:: Exercise ::
Could you restate every entry word for word, minus the pictures?
===== Records supplied =====
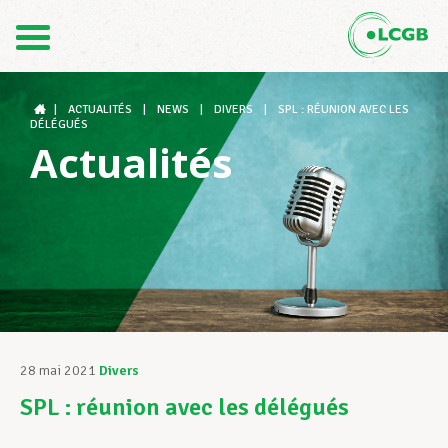
Contact
FR
DE
|
ACTUALITÉS
|
NEWS
|
DIVERS
|
SPL : RÉUNION AVEC LES
DÉLÉGUÉS
Actualités
Le LCGB
Structures syndicales
Assistance au Travail
28 mai 2021
Divers
SPL : réunion avec les délégués
Vos droits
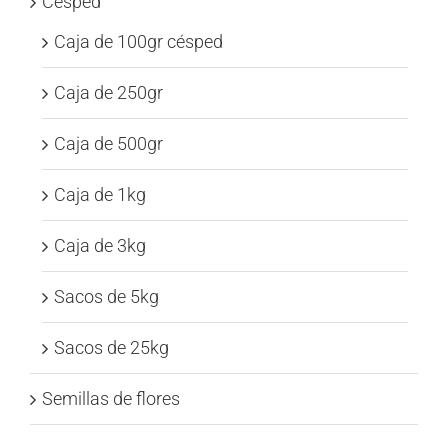
Césped
Caja de 100gr césped
Caja de 250gr
Caja de 500gr
Caja de 1kg
Caja de 3kg
Sacos de 5kg
Sacos de 25kg
Semillas de flores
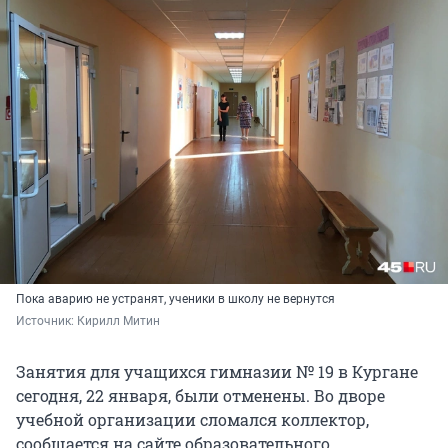
Пока аварию не устранят, ученики в школу не вернутся
Источник: 
Кирилл Митин
Занятия для учащихся гимназии № 19 в Кургане
сегодня, 22 января, были отменены. Во дворе
учебной организации сломался коллектор,
сообщается на сайте образовательного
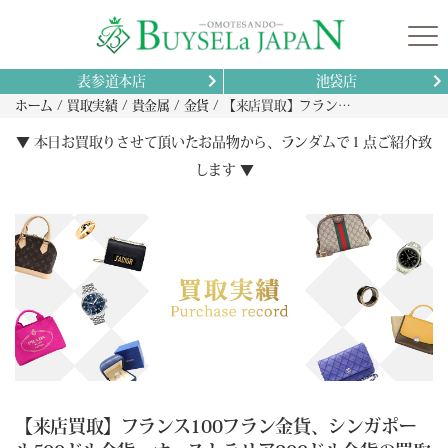
表参道本店
池袋店
ホーム
買取実績
貴金属
金貨
【来店買取】フランス100フラン金貨、シンガポール500ドル金貨、オーストラリア200ドル金貨の買取
▼ 本日お買取りさせて頂いたお品物から、ランダムで１点ご紹介致
します ▼
【来店買取】フランス100フラン金貨、シンガポー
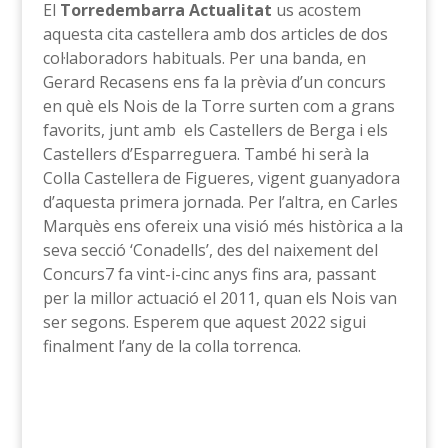
El
Torredembarra Actualitat
us acostem
aquesta cita castellera amb dos articles de dos
col·laboradors habituals. Per una banda, en
Gerard Recasens ens fa la prèvia d’un concurs
en què els Nois de la Torre surten com a grans
favorits, junt amb els Castellers de Berga i els
Castellers d’Esparreguera. També hi serà la
Colla Castellera de Figueres, vigent guanyadora
d’aquesta primera jornada. Per l’altra, en Carles
Marquès ens ofereix una visió més històrica a la
seva secció ‘Conadells’, des del naixement del
Concurs7 fa vint-i-cinc anys fins ara, passant
per la millor actuació el 2011, quan els Nois van
ser segons. Esperem que aquest 2022 sigui
finalment l’any de la colla torrenca.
=====
:: Response to this exercise ::
Contact
FR
DE
|
ACTUALITÉS
|
NEWS
|
DIVERS
|
SPL : RÉUNION AVEC LES
DÉLÉGUÉS
Actualités
Le LCGB
Structures syndicales
Assistance au Travail
28 mai 2021
Divers
SPL : réunion avec les délégués
Vos droits
Césped
Caja de 100gr césped
Caja de 250gr
Caja de 500gr
Caja de 1kg
Caja de 3kg
Sacos de 5kg
Sacos de 25kg
Semillas de flores
Пока аварию не устранят, ученики в школу не вернутся
Источник: 
Кирилл Митин
Занятия для учащихся гимназии № 19 в Кургане
сегодня, 22 января, были отменены. Во дворе
учебной организации сломался коллектор,
сообщается на сайте образовательного
表参道本店
池袋店
ホーム
買取実績
貴金属
金貨
【来店買取】フランス100フラン金貨、シンガポール500ドル金貨、オーストラリア200ドル金貨の買取
▼ 本日お買取りさせて頂いたお品物から、ランダムで１点ご紹介致
します ▼
【来店買取】フランス100フラン金貨、シンガポー
El
Torredembarra Actualitat
us acostem
aquesta cita castellera amb dos articles de dos
col·laboradors habituals. Per una banda, en
Gerard Recasens ens fa la prèvia d’un concurs
en què els Nois de la Torre surten com a grans
favorits, junt amb els Castellers de Berga i els
Castellers d’Esparreguera. També hi serà la
Colla Castellera de Figueres, vigent guanyadora
d’aquesta primera jornada. Per l’altra, en Carles
Marquès ens ofereix una visió més històrica a la
seva secció ‘Conadells’, des del naixement del
Concurs7 fa vint-i-cinc anys fins ara, passant
per la millor actuació el 2011, quan els Nois van
ser segons. Esperem que aquest 2022 sigui
finalment l’any de la colla torrenca.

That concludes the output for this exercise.